**EXCERPTED RECORDS**
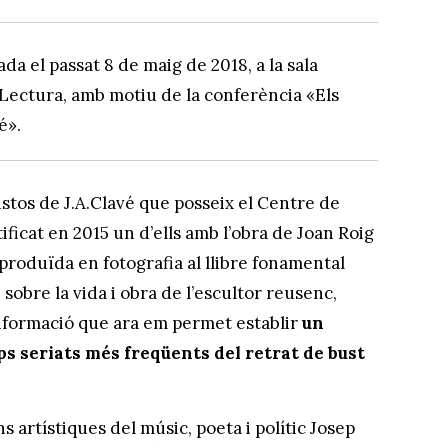
da el passat 8 de maig de 2018, a la sala
 Lectura, amb motiu de la conferència «Els
é».
stos de J.A.Clavé que posseix el Centre de
ficat en 2015 un d’ells amb l’obra de Joan Roig
eproduïda en fotografia al llibre fonamental
 sobre la vida i obra de l’escultor reusenc,
nformació que ara em permet establir
un
ps seriats més freqüents del retrat de bust
 artístiques del músic, poeta i polític Josep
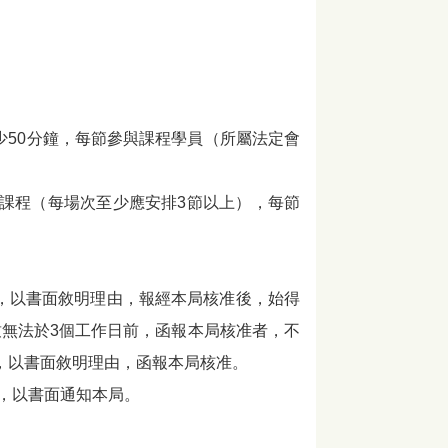
少50分鐘，每節參與課程學員（所屬法定會
上課程（每場次至少應安排3節以上），每節
前，以書面敘明理由，報經本局核准後，始得
無法於3個工作日前，函報本局核准者，不
，以書面敘明理由，函報本局核准。
前，以書面通知本局。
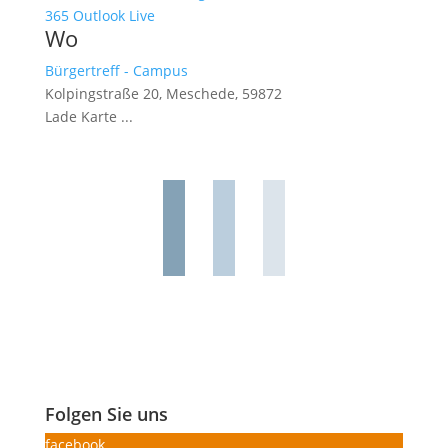
365
Outlook Live
Wo
Bürgertreff - Campus
Kolpingstraße 20, Meschede, 59872
Lade Karte ...
Folgen Sie uns
facebook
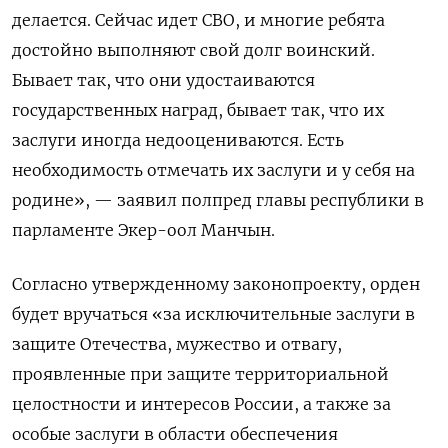
делается. Сейчас идет СВО, и многие ребята
достойно выполняют свой долг воинский.
Бывает так, что они удостаиваются
государственных наград, бывает так, что их
заслуги иногда недооцениваются. Есть
необходимость отмечать их заслуги и у себя на
родине», — заявил полпред главы республики в
парламенте Экер-оол Манчын.
Согласно утвержденному законопроекту, орден
будет вручаться «за исключительные заслуги в
защите Отечества, мужество и отвагу,
проявленные при защите территориальной
целостности и интересов России, а также за
особые заслуги в области обеспечения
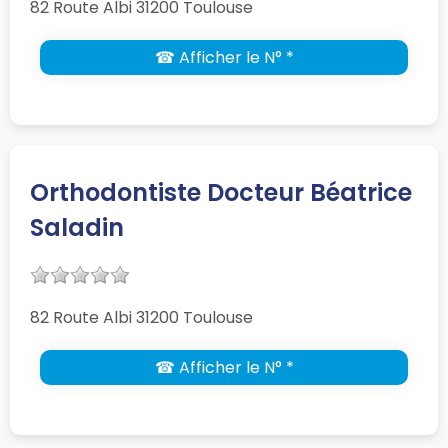
82 Route Albi 31200 Toulouse
☎ Afficher le N° *
Orthodontiste Docteur Béatrice
Saladin
82 Route Albi 31200 Toulouse
☎ Afficher le N° *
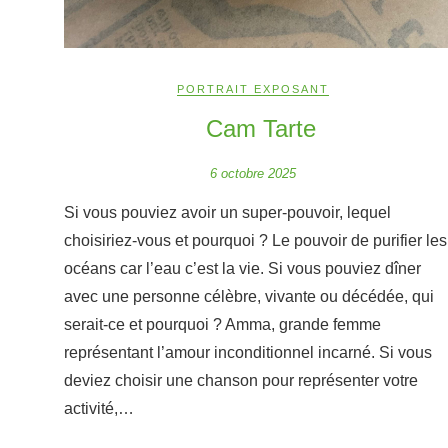
PORTRAIT EXPOSANT
Cam Tarte
6 octobre 2025
Si vous pouviez avoir un super-pouvoir, lequel
choisiriez-vous et pourquoi ? Le pouvoir de purifier les
océans car l’eau c’est la vie. Si vous pouviez dîner
avec une personne célèbre, vivante ou décédée, qui
serait-ce et pourquoi ? Amma, grande femme
représentant l’amour inconditionnel incarné. Si vous
deviez choisir une chanson pour représenter votre
activité,…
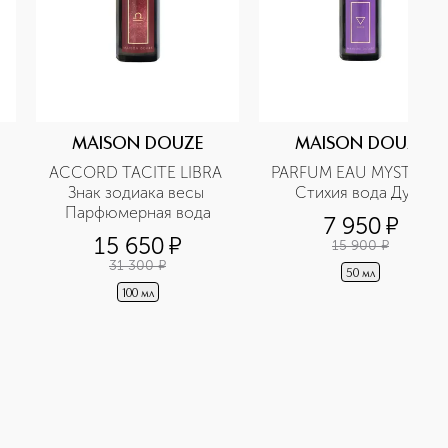
MAISON DOUZE
MAISON DOUZE
ACCORD TACITE LIBRA 
PARFUM EAU MYSTIQUE
Знак зодиака весы 
Стихия вода Духи
Парфюмерная вода
7 950
¤
15 650
¤
15 900
¤
31 300
¤
50 мл
100 мл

**EXERCISE GOAL**
With the pictures removed, return the full listing exactly as given.

**EXERCISE RESPONSE**
da el passat 8 de maig de 2018, a la sala
 Lectura, amb motiu de la conferència «Els
é».
stos de J.A.Clavé que posseix el Centre de
ficat en 2015 un d’ells amb l’obra de Joan Roig
eproduïda en fotografia al llibre fonamental
 sobre la vida i obra de l’escultor reusenc,
nformació que ara em permet establir
un
ps seriats més freqüents del retrat de bust
 artístiques del músic, poeta i polític Josep
少50分鐘，每節參與課程學員（所屬法定會
上課程（每場次至少應安排3節以上），每節
前，以書面敘明理由，報經本局核准後，始得
無法於3個工作日前，函報本局核准者，不
，以書面敘明理由，函報本局核准。
前，以書面通知本局。
365
Outlook Live
Wo
Bürgertreff - Campus
Kolpingstraße 20, Meschede, 59872
Lade Karte ...
Folgen Sie uns
facebook
делается. Сейчас идет СВО, и многие ребята
достойно выполняют свой долг воинский.
Бывает так, что они удостаиваются
государственных наград, бывает так, что их
заслуги иногда недооцениваются. Есть
необходимость отмечать их заслуги и у себя на
родине», — заявил полпред главы республики в
парламенте Экер-оол Манчын.
Согласно утвержденному законопроекту, орден
будет вручаться «за исключительные заслуги в
защите Отечества, мужество и отвагу,
проявленные при защите территориальной
целостности и интересов России, а также за
особые заслуги в области обеспечения
82 Route Albi 31200 Toulouse
☎ Afficher le N° *
Orthodontiste Docteur Béatrice
Saladin
82 Route Albi 31200 Toulouse
☎ Afficher le N° *
PORTRAIT EXPOSANT
Cam Tarte
6 octobre 2025
Si vous pouviez avoir un super-pouvoir, lequel
choisiriez-vous et pourquoi ? Le pouvoir de purifier les
océans car l’eau c’est la vie. Si vous pouviez dîner
avec une personne célèbre, vivante ou décédée, qui
serait-ce et pourquoi ? Amma, grande femme
représentant l’amour inconditionnel incarné. Si vous
deviez choisir une chanson pour représenter votre
activité,…
MAISON DOUZE
MAISON DOUZE
ACCORD TACITE LIBRA 
PARFUM EAU MYSTIQUE
Знак зодиака весы 
Стихия вода Духи
Парфюмерная вода
7 950
¤
15 650
¤
15 900
¤
31 300
¤
50 мл
100 мл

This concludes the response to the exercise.